Claudia Stein's exploration of approaches to disease reflected her own diverse research interests, from the French pox to AIDS, and the varying ways in which diseases can be explored historically, from paleopathology, through social construction and Bruno Latour's questioning of the diagnosis of tuberculosis in Ramses II, to Rosenberg's 'framing' and Sontag's 'illness as metaphor'. Stein's talk raised many important questions, including whether a current disease such as AIDS should be considered the same disease, or indeed treated in the same way, in South Africa and Britain. Further questions again raised the question of conflict, and whether resistance is inbuilt to any given episteme.
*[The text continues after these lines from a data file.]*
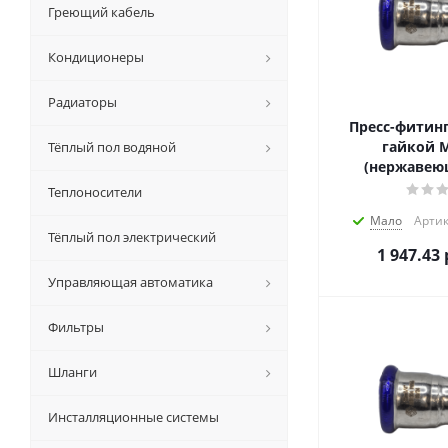
Греющий кабель
Кондиционеры
Радиаторы
Пресс-фитинг
гайкой M
Тёплый пол водяной
(нержавеющ
Теплоносители
Мало
Артик
Тёплый пол электрический
1 947.43
Управляющая автоматика
Фильтры
Шланги
Инсталляционные системы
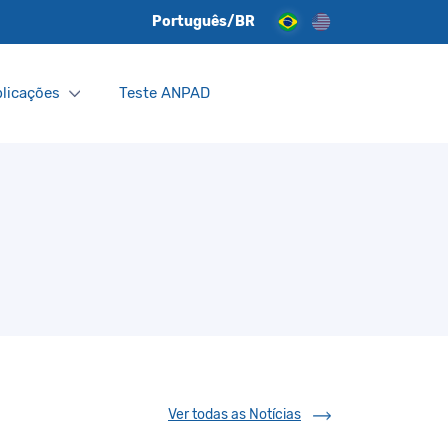
Português/BR
licações
Teste ANPAD
Ver todas as Notícias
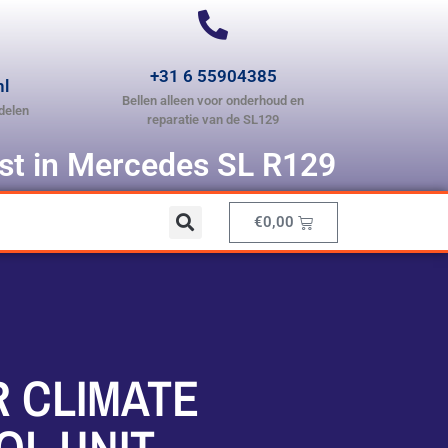
+31 6 55904385
nl
Bellen alleen voor onderhoud en
delen
reparatie van de SL129
ist in Mercedes SL R129
€
0,00
 CLIMATE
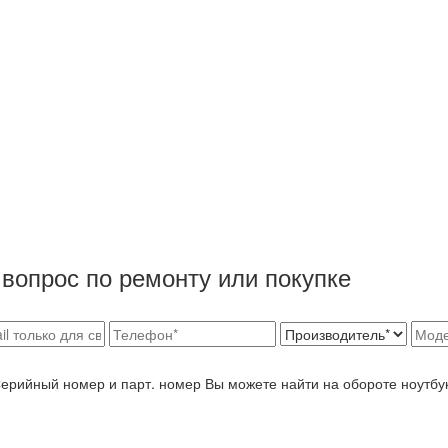
вопрос по ремонту или покупке
Серийный номер и парт. номер Вы можете найти на обороте ноутбу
Explicit in Dr Stein's discussion of approaches to disease was the need for historians to choose a concept or theory reflecting their own world-view.
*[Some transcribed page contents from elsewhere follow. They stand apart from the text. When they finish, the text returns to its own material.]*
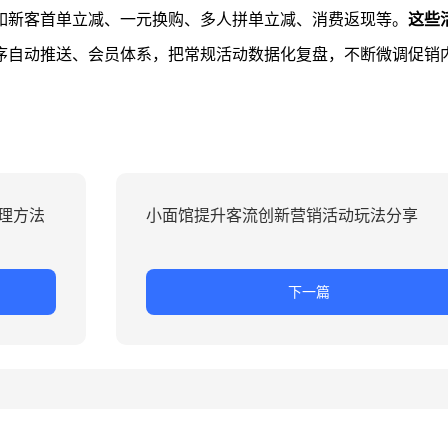
如新客首单立减、一元换购、多人拼单立减、消费返现等。
这些
序自动推送、会员体系，把常规活动数据化复盘，不断微调促销
理方法
小面馆提升客流创新营销活动玩法分享
下一篇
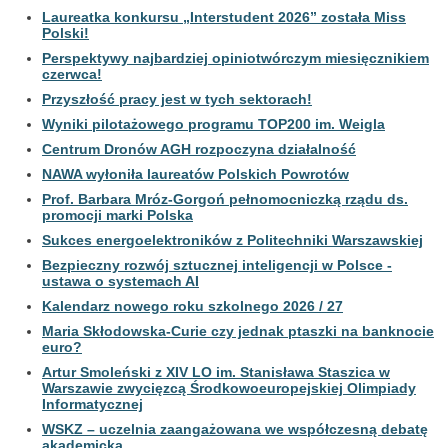
Laureatka konkursu „Interstudent 2026” została Miss
Polski!
Perspektywy najbardziej opiniotwórczym miesięcznikiem
czerwca!
Przyszłość pracy jest w tych sektorach!
Wyniki pilotażowego programu TOP200 im. Weigla
Centrum Dronów AGH rozpoczyna działalność
NAWA wyłoniła laureatów Polskich Powrotów
Prof. Barbara Mróz-Gorgoń pełnomocniczką rządu ds.
promocji marki Polska
Sukces energoelektroników z Politechniki Warszawskiej
Bezpieczny rozwój sztucznej inteligencji w Polsce -
ustawa o systemach AI
Kalendarz nowego roku szkolnego 2026 / 27
Maria Skłodowska-Curie czy jednak ptaszki na banknocie
euro?
Artur Smoleński z XIV LO im. Stanisława Staszica w
Warszawie zwycięzcą Środkowoeuropejskiej Olimpiady
Informatycznej
WSKZ – uczelnia zaangażowana we współczesną debatę
akademicką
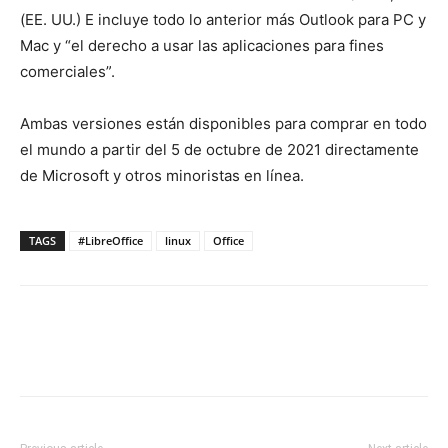
(EE. UU.) E incluye todo lo anterior más Outlook para PC y
Mac y “el derecho a usar las aplicaciones para fines
comerciales”.
Ambas versiones están disponibles para comprar en todo
el mundo a partir del 5 de octubre de 2021 directamente
de Microsoft y otros minoristas en línea.
TAGS
#LibreOffice
linux
Office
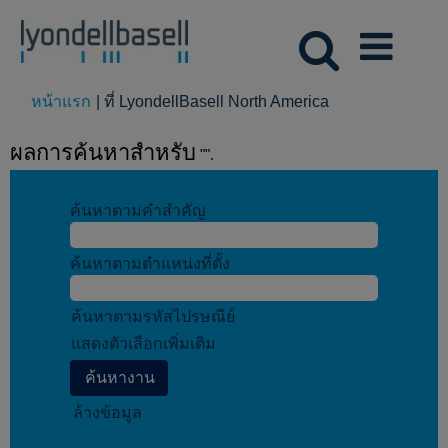
(หน้า
หน้าแรก
|
ที่ LyondellBasell North America
ปัจจุบัน)
ผลการค้นหาสำหรับ
"".
ค้นหาตามคำสำคัญ
ค้นหาตามตำแหน่งที่ตั้ง
ค้นหาตามรหัสไปรษณีย์
แสดงตัวเลือกเพิ่มเติม
ล้างข้อมูล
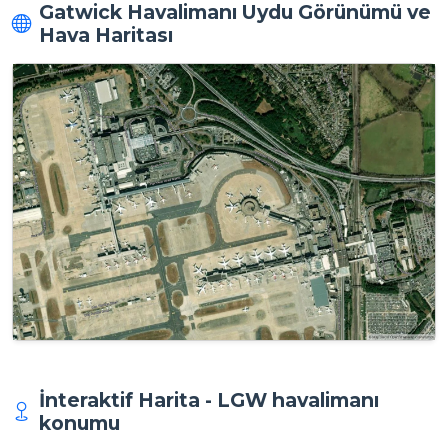
Gatwick Havalimanı Uydu Görünümü ve
Hava Haritası
İnteraktif Harita - LGW havalimanı
konumu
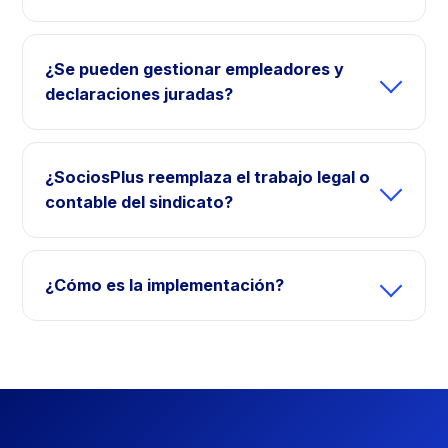
¿Se pueden gestionar empleadores y
declaraciones juradas?
¿SociosPlus reemplaza el trabajo legal o
contable del sindicato?
¿Cómo es la implementación?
Medical geography, argued Birmingham University's Jonathan Reinarz, is the key to transcending traditional thematic barriers within the discipline. Historians have generally regarded science and medicine as 'placeless', however, it was concluded that medicine is most certainly dependent on the place in which it is conducted. Dr Reinarz urged a return to local history and reviewed works by Cresswell, Livingstone, Naylor and Warner, who have used medical geography to demonstrate the interconnectivity of scientific and medical history. The session reviewed the Foucauldian concept of 'spatial nomadism', and opted in favour of Chris Philo's 'spatial precision' as a concept requiring more attention from scholars. Colonial medical historians have traditionally been conscious of place as a key factor in writing history, and the links between Professor David Arnold's presentation in the morning were capitalised and expanded upon. It was suggested that only through an increased awareness of medical geography can scholars in the discipline hope to 'synthesise the disparate micro-studies' that have been written, and move forward with productive, comparative analysis of hospitals, cities, countries and regions.
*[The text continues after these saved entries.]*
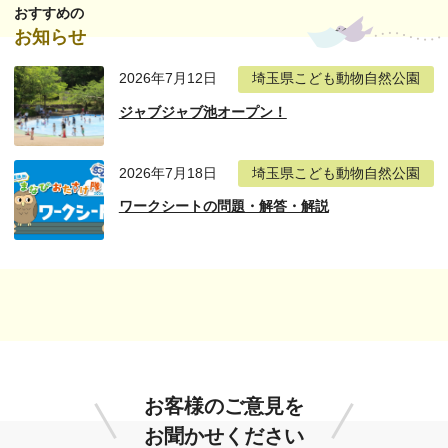
おすすめの
お知らせ
2026年7月12日
埼玉県こども動物自然公園
ジャブジャブ池オープン！
2026年7月18日
埼玉県こども動物自然公園
ワークシートの問題・解答・解説
お客様のご意見を
お聞かせください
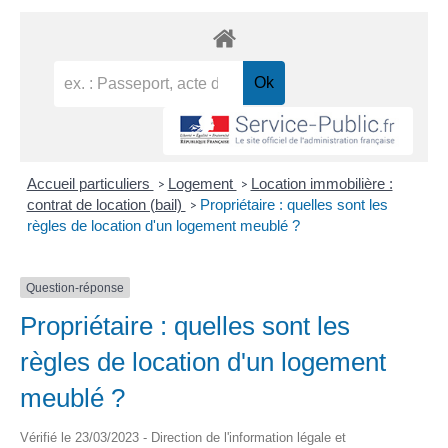
Accueil particuliers
Logement
Location immobilière :
>
>
contrat de location (bail)
Propriétaire : quelles sont les
>
règles de location d'un logement meublé ?
Question-réponse
Propriétaire : quelles sont les
règles de location d'un logement
meublé ?
Vérifié le 23/03/2023 - Direction de l'information légale et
The final session of the day was conducted by Flurin Condrau from Manchester. Building on themes explored by the previous speakers, Dr Condrau examined the historiography of the 'view from below' and raised a heated debate on the feasibility and productivity of attempting this type of history. Where is the patient in medical history and did he/she even exist before bioscience invented the concept of the 'patient'? After examining cultural and social approaches to conducting history from below, Dr Condrau suggested the importance, especially in late nineteenth and early twentieth century medical history, of taking into account the politics of medicine. Patients and power relations in modern history are an important vehicle for understanding policy development and implementation. There is undeniably a problem of sources and bias in writing the history from below, but it was largely agreed that the benefits of such an approach far outweighed the drawbacks.

The level of debate and participation throughout the workshop confirmed the need for further conversation between widely divergent interests all focused on the uniting principle of health, its importance in the past and relevance in and around the world today. The organisers would like to acknowledge the support of the Wellcome Trust in providing funding through the Centre for the History of Medicine's Strategic Award, all the attendees, and in particular the speakers for providing four completely different, but equally impassioned and enthusiastic discussions about what constitutes, and is important in, the history of medicine.